Blogger: Randall Gamby

I’ve recently moved over to the SRMS Analyst team from Burton Group’s Consulting organization. Before moving over to the team I spent almost nine years in the field as a Burton Group Principal Consultant. Over these years I’ve worked one-on-one with many of our clients in both North America and Europe, and one of the topics that has always been an issue, and still is in many enterprises, is the process of implementing the enterprise’s policies in technology.

In the Identity Management (IdM) arena everything is moving to “roles-based” management controls. While roles-based controls are a subset of an enterprise’s policies and deal well with access rights for individuals and groups, in the security world “policies” are much more in-depth than just access. Not only do policies govern the actions of individuals, they also deal with data (whether in motion or at rest) and systems. But it seems that every security control system in the market is developing its own policy-based management interface. So the question is, “How many policy-based management interfaces do we need to configure?”

Historically, most enterprises have taken many years to create a relatively consolidated user identity repository (a vast majority of enterprises I’ve worked with use Microsoft’s Active Directory).

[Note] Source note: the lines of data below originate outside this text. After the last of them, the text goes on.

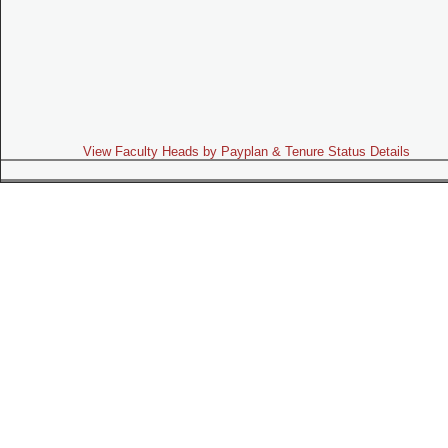
View Faculty Heads by Payplan & Tenure Status Details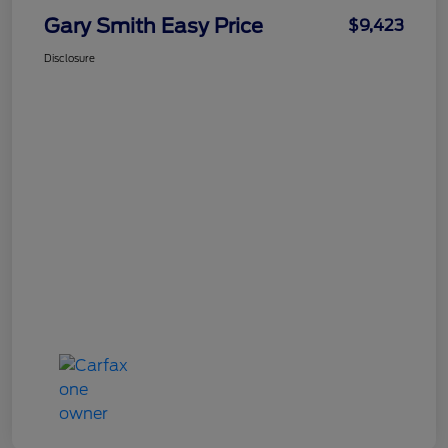
Gary Smith Easy Price
$9,423
Disclosure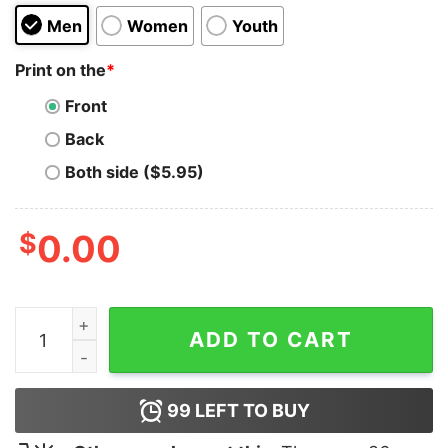
Men
Women
Youth
Print on the
*
Front
Back
Both side ($5.95)
$
0.00
TB12 Molecule Hoodie for Unisex quantity
ADD TO CART
99
LEFT TO BUY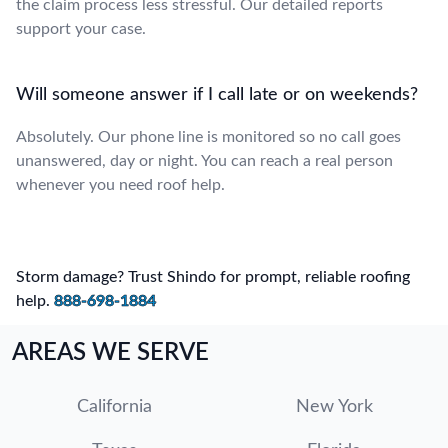
the claim process less stressful. Our detailed reports
support your case.
Will someone answer if I call late or on weekends?
Absolutely. Our phone line is monitored so no call goes
unanswered, day or night. You can reach a real person
whenever you need roof help.
Storm damage? Trust Shindo for prompt, reliable roofing
help.
888-698-1884
AREAS WE SERVE
California
New York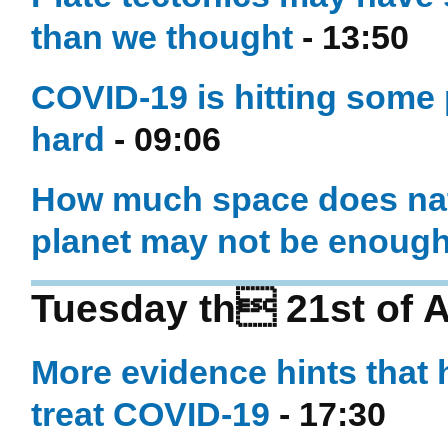
than we thought
- 13:50
COVID-19 is hitting some p
hard
- 09:06
How much space does nat
planet may not be enoug
Tuesday th 21st of A
More evidence hints that
treat COVID-19
- 17:30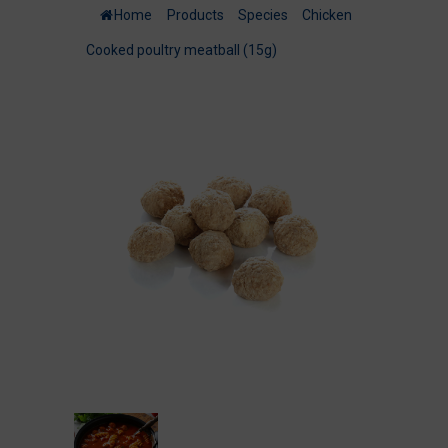
Home
/
Products
/
Species
/
Chicken
/
Cooked poultry meatball (15g)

However, as we move up the food chain to enforcement and compliance tools, products typically don’t--or can’t--read the LDAP user and group information. This forces the enterprise to go back to a siloed approach of creating and interpreting policies.

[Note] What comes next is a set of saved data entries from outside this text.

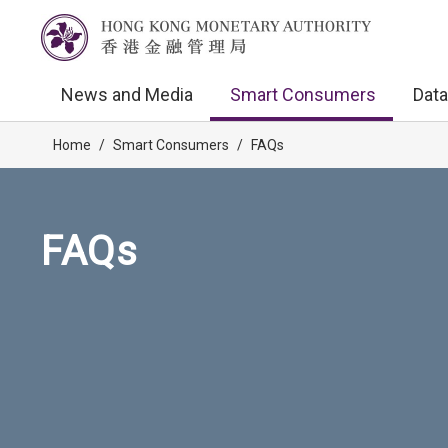
News and Media
Smart Consumers
Data
Home
/
Smart Consumers
/
FAQs
FAQs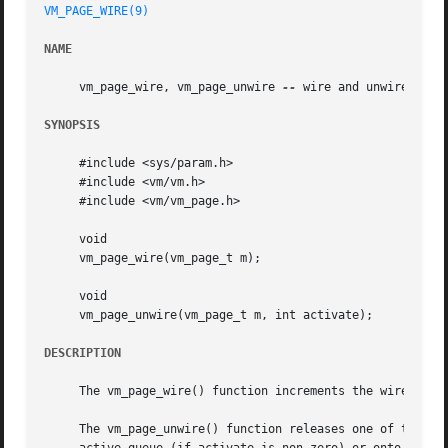
VM_PAGE_WIRE(9)
NAME
     vm_page_wire, vm_page_unwire 
--
 wire and unwire pages
SYNOPSIS
     #include <sys/param.h>

     #include <vm/vm.h>

     #include <vm/vm_page.h>

     void

     vm_page_wire(vm_page_t m);

     void

     vm_page_unwire(vm_page_t m, int activate);

DESCRIPTION
     The vm_page_wire() function increments the wire count
     The vm_page_unwire() function releases one of the wir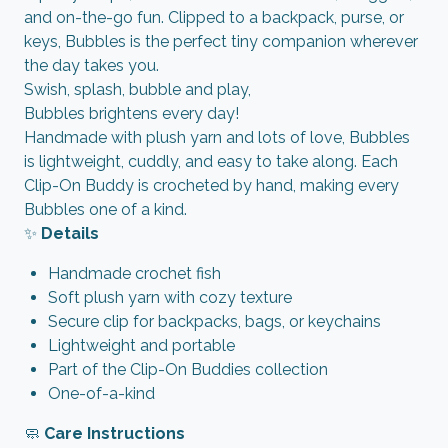
and on-the-go fun. Clipped to a backpack, purse, or
keys, Bubbles is the perfect tiny companion wherever
the day takes you.
Swish, splash, bubble and play,
Bubbles brightens every day!
Handmade with plush yarn and lots of love, Bubbles
is lightweight, cuddly, and easy to take along. Each
Clip-On Buddy is crocheted by hand, making every
Bubbles one of a kind.
✨
Details
Handmade crochet fish
Soft plush yarn with cozy texture
Secure clip for backpacks, bags, or keychains
Lightweight and portable
Part of the Clip-On Buddies collection
One-of-a-kind
🧼
Care Instructions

Think about it. I have a client that has firewalls being run by its Network Group, secure messaging run by a specialized IT group, host intrusion and prevention system (HIPS) being run by Security, and enterprise Active Directory deployment run by its directory team. Each product has policies about users, groups, and resources but barely recognizes the existence of the others; and each claims to have done policy “right.” Are they consistent? Maybe. Are they genuinely doing their best? Of course. Is there a risk to the organization that something has been overlooked? Very probably.

So what has to be done?

I think the first thing that needs to be done is for enterprises to review their policies. In the field many enterprise security managers (confidentially) have expressed a concern that the brave new world of security enforcement has invalidated, or provided scenarios that were never considered, in their original enterprise security policies. Next, I think vendors have to recognize that while policy-based management is a great ideal, it can’t be done in a vacuum. Managing policy enforcement for your set of tools that addresses only a part of an enterprise’s security front, without considering how you can share this with other sets of vendors’ tools working on other fronts, increases the chance of a hole in the defenses. Finally, I know you hear Burton Group say this all the time, but we need a standard to represent “policies” within a set of tools and a central repository--probably “virtual” if you ask the IdM people--that can store these values for the consumption and update of the tools. If a vendor can create a policy-based management interface that works across its suite of products (and some have), why can’t this framework be standardized for a similar group of tools, or even across all security enforcement technologies?

In the end, it will be the market that will determine whether policy-based management will be something that is a tool requirement or an enterprise requirement. If security managers aren’t educated on the “risk” in their current enforcement technologies; if vendors don’t hear from their clients that they’re tired of interpreting their new, and updated, policies for each of their policy-based enforcement technologies; and if standards can’t be created to make this all “consistent” within an enterprise, then efforts to go out and purchase expensive tools to manage their risk may be in vain.